BEGIN
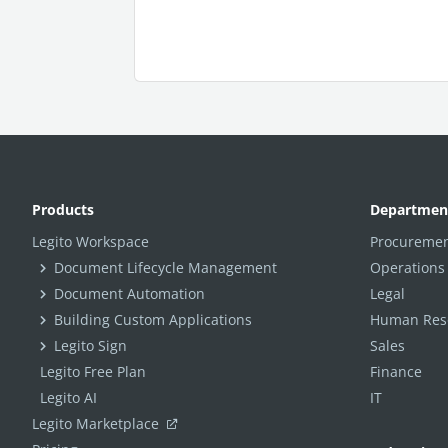
Products
Departmen
Legito Workspace
Procuremen
Document Lifecycle Management
Operations
Document Automation
Legal
Building Custom Applications
Human Reso
Legito Sign
Sales
Legito Free Plan
Finance
Legito AI
IT
Legito Marketplace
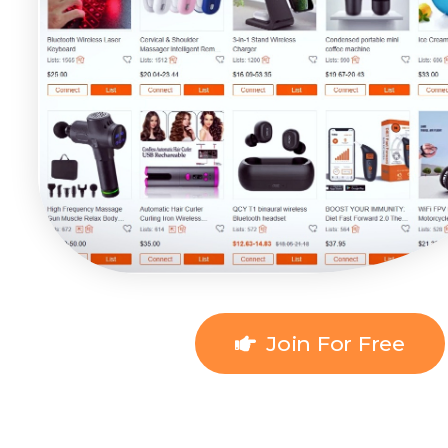
Join For Free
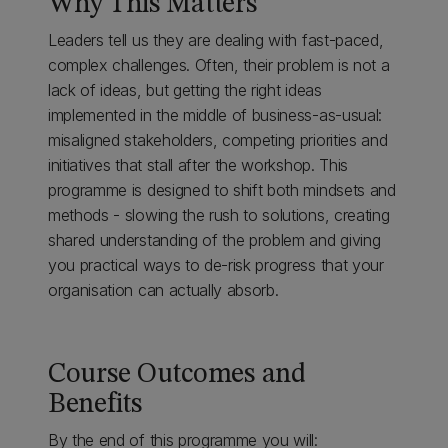
Why This Matters
Leaders tell us they are dealing with fast-paced,
complex challenges. Often, their problem is not a
lack of ideas, but getting the right ideas
implemented in the middle of business-as-usual:
misaligned stakeholders, competing priorities and
initiatives that stall after the workshop. This
programme is designed to shift both mindsets and
methods - slowing the rush to solutions, creating
shared understanding of the problem and giving
you practical ways to de-risk progress that your
organisation can actually absorb.
Course Outcomes and
Benefits
By the end of this programme you will:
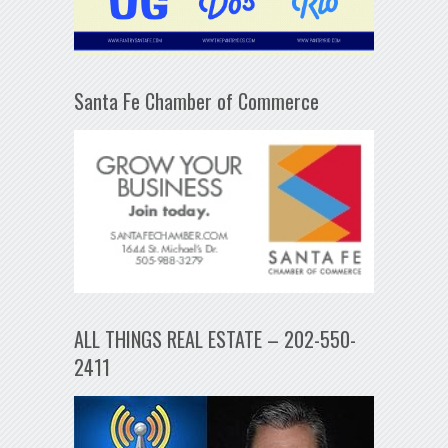
Santa Fe Chamber of Commerce
ALL THINGS REAL ESTATE – 202-550-
2411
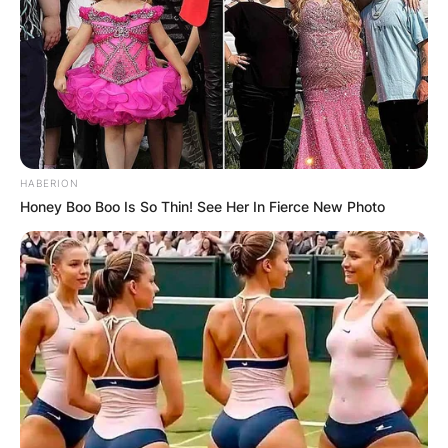
HABERION
Honey Boo Boo Is So Thin! See Her In Fierce New Photo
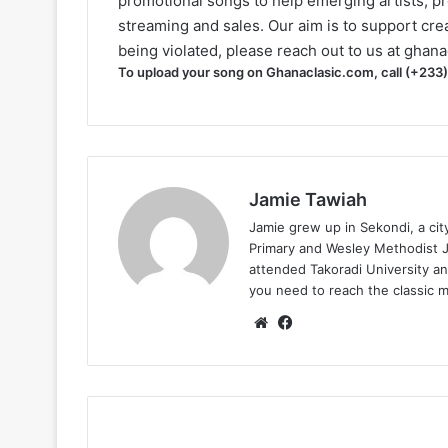
promotional songs to help emerging artists, p
streaming and sales. Our aim is to support creat
being violated, please reach out to us at
ghana
To upload your song on Ghanaclasic.com, call (+233
Jamie Tawiah
Jamie grew up in Sekondi, a ci
Primary and Wesley Methodist Ju
attended Takoradi University an
you need to reach the classic 
Website
Facebook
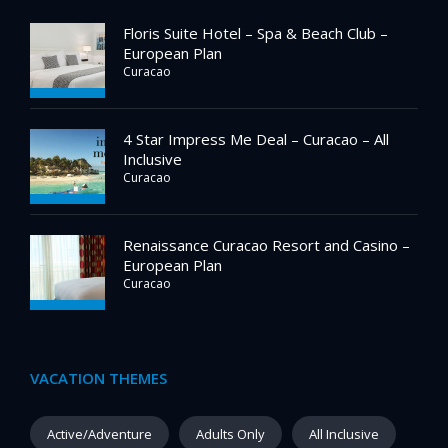
Floris Suite Hotel – Spa & Beach Club –
European Plan
Curacao
4 Star Impress Me Deal – Curacao – All
Inclusive
Curacao
Renaissance Curacao Resort and Casino –
European Plan
Curacao
VACATION THEMES
Active/Adventure
Adults Only
All Inclusive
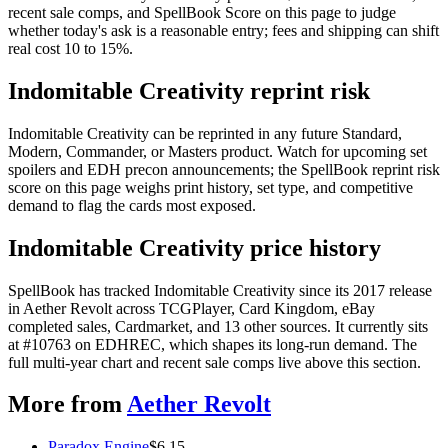
recent sale comps, and SpellBook Score on this page to judge
whether today's ask is a reasonable entry; fees and shipping can shift
real cost 10 to 15%.
Indomitable Creativity reprint risk
Indomitable Creativity can be reprinted in any future Standard,
Modern, Commander, or Masters product. Watch for upcoming set
spoilers and EDH precon announcements; the SpellBook reprint risk
score on this page weighs print history, set type, and competitive
demand to flag the cards most exposed.
Indomitable Creativity price history
SpellBook has tracked Indomitable Creativity since its 2017 release
in Aether Revolt across TCGPlayer, Card Kingdom, eBay
completed sales, Cardmarket, and 13 other sources. It currently sits
at #10763 on EDHREC, which shapes its long-run demand. The
full multi-year chart and recent sale comps live above this section.
More from
Aether Revolt
Paradox Engine
$
6.15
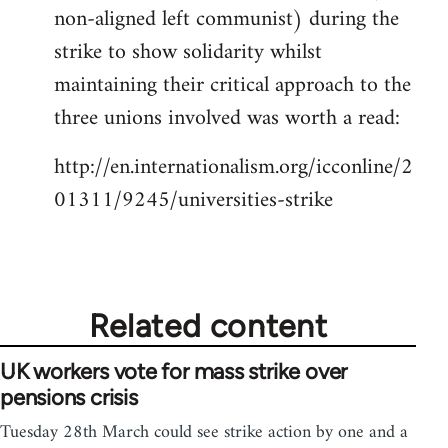
non-aligned left communist) during the
strike to show solidarity whilst
maintaining their critical approach to the
three unions involved was worth a read:
http://en.internationalism.org/icconline/2
01311/9245/universities-strike
Related content
UK workers vote for mass strike over
pensions crisis
Tuesday 28th March could see strike action by one and a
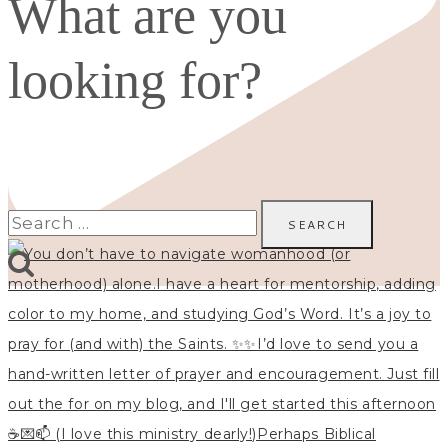
What are you
looking for?
Search
for:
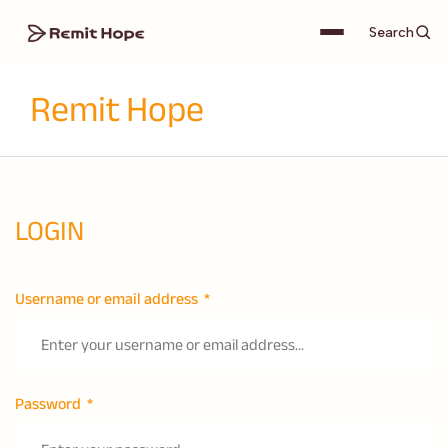
Search
Remit Hope
LOGIN
Username or email address
*
Password
*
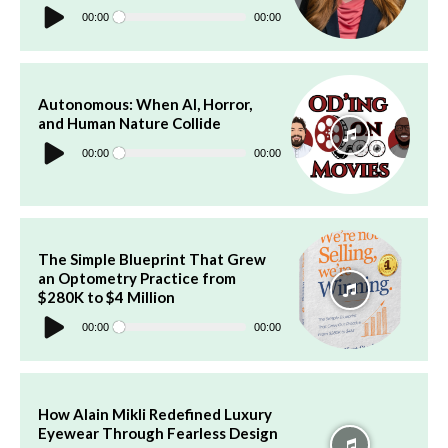
Audio
Player
00:00
00:00
Autonomous: When AI, Horror,
and Human Nature Collide
Audio
Player
00:00
00:00
The Simple Blueprint That Grew
an Optometry Practice from
$280K to $4 Million
Audio
Player
00:00
00:00
How Alain Mikli Redefined Luxury
Eyewear Through Fearless Design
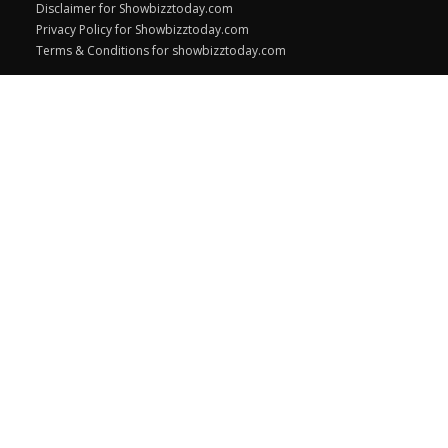
Disclaimer for Showbizztoday.com
Privacy Policy for Showbizztoday.com
Terms & Conditions for showbizztoday.com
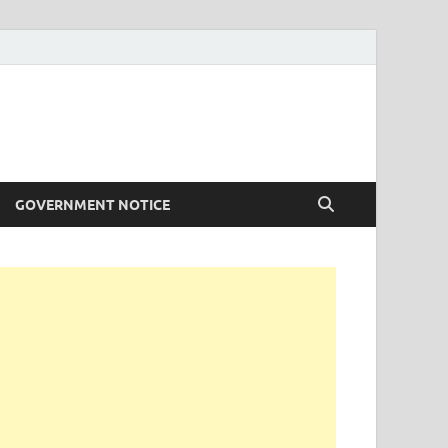
GOVERNMENT NOTICE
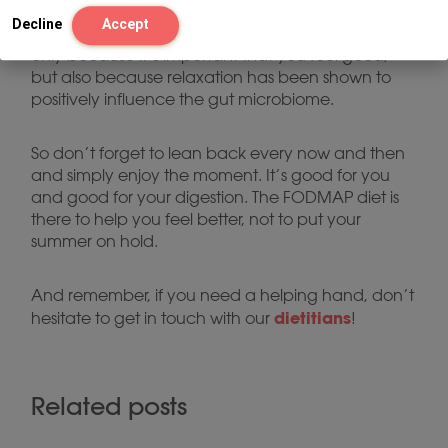
Just to repeat it one more time: enjoyment and
Decline
Accept
relaxation are the most important things of all. Not
only because it’s important that you feel good,
but also because relaxation has been shown to
positively influence the gut microbiome.
So don’t forget to lean back every now and then
and simply enjoy the moment. It’s good for you
and good for your digestion. The FODMAP diet is
there to help you feel better, not to put your
summer on hold.
And remember, if you need a helping hand, don’t
dietitians
hesitate to get in touch with our
!
Related posts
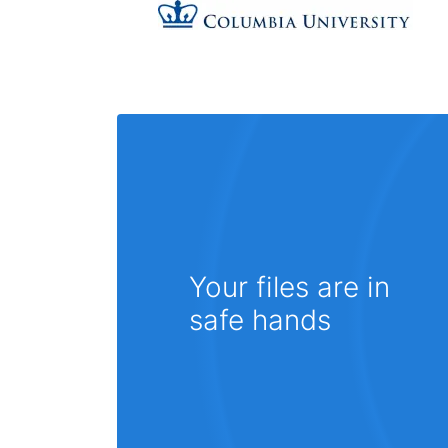
Your files are in
safe hands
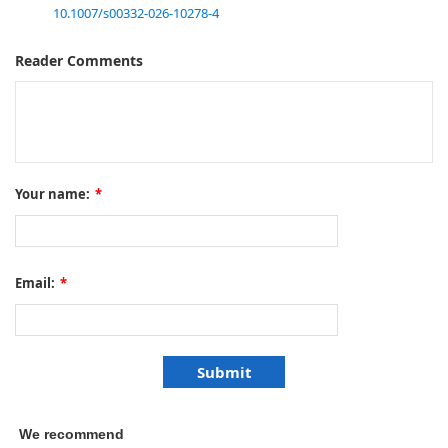
10.1007/s00332-026-10278-4
Reader Comments
Your name:
*
Email:
*
We recommend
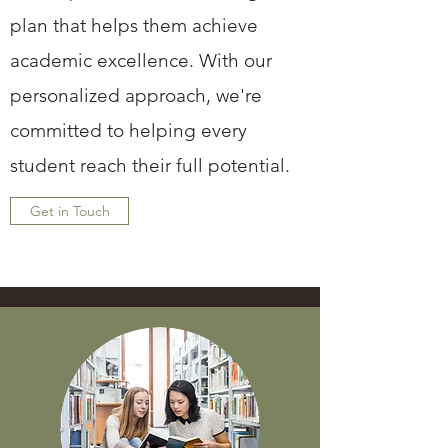
plan that helps them achieve
academic excellence. With our
personalized approach, we're
committed to helping every
student reach their full potential.
Get in Touch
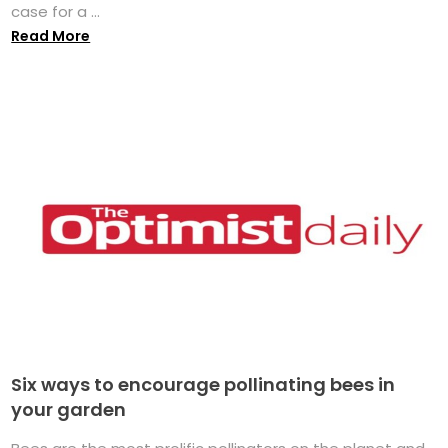
case for a ...
Read More
Six ways to encourage pollinating bees in
your garden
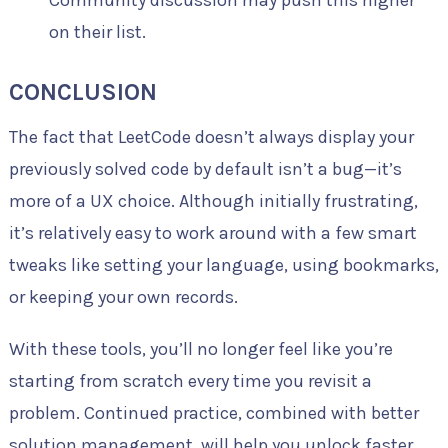
Community discussion may push this higher
on their list.
CONCLUSION
The fact that LeetCode doesn’t always display your
previously solved code by default isn’t a bug—it’s
more of a UX choice. Although initially frustrating,
it’s relatively easy to work around with a few smart
tweaks like setting your language, using bookmarks,
or keeping your own records.
With these tools, you’ll no longer feel like you’re
starting from scratch every time you revisit a
problem. Continued practice, combined with better
solution management, will help you unlock faster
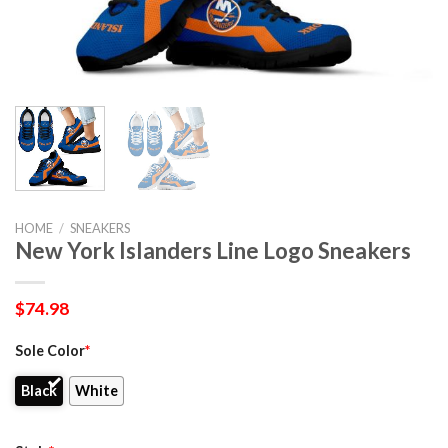
HOME
/
SNEAKERS
New York Islanders Line Logo Sneakers
$
74.98
Sole Color
*
Black
White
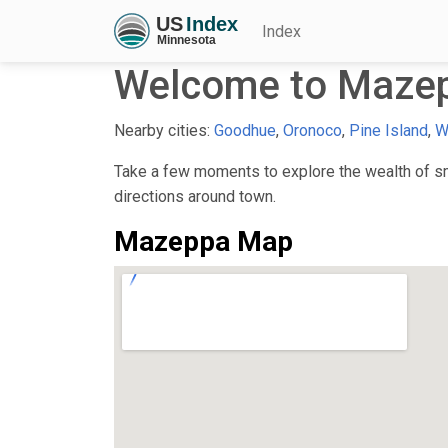
Index
Welcome to Maze
Nearby cities:
Goodhue
,
Oronoco
,
Pine Island
,
W
Take a few moments to explore the wealth of sma
directions around town.
Mazeppa Map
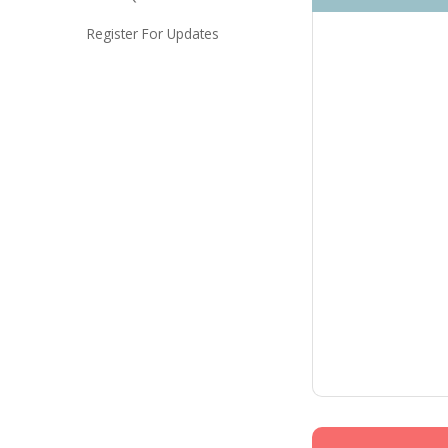
Register For Updates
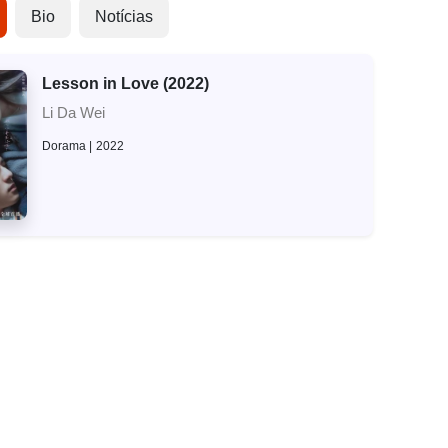
Bio
Notícias
Lesson in Love (2022)
Li Da Wei
Dorama
2022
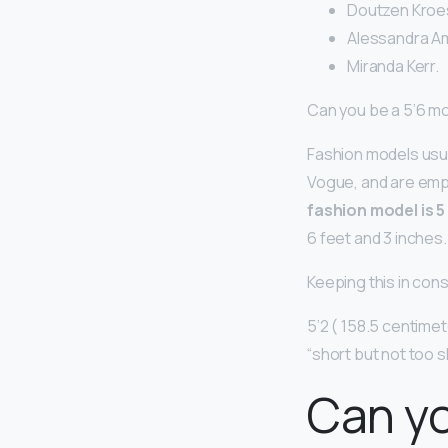
Doutzen Kroes
Alessandra Am
Miranda Kerr.
Can you be a 5’6 m
Fashion models usua
Vogue, and are emp
fashion model is 5
6 feet and 3 inches.
Keeping this in consi
5’2 ( 158.5 centimet
“short but not too s
Can yo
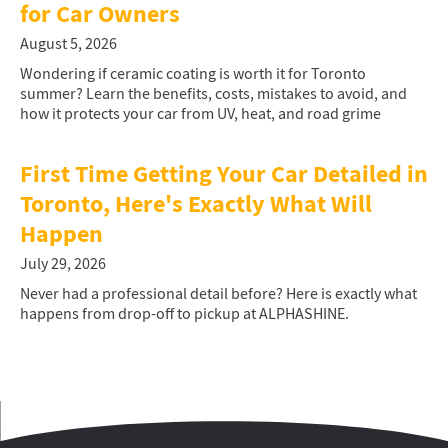
for Car Owners
August 5, 2026
Wondering if ceramic coating is worth it for Toronto
summer? Learn the benefits, costs, mistakes to avoid, and
how it protects your car from UV, heat, and road grime
First Time Getting Your Car Detailed in
Toronto, Here's Exactly What Will
Happen
July 29, 2026
Never had a professional detail before? Here is exactly what
happens from drop-off to pickup at ALPHASHINE.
END
Work order: Whenever the word "page" shows up in a line above, copy that line.

Task output:
recent sale comps, and SpellBook Score on this page to judge
score on this page weighs print history, set type, and competitive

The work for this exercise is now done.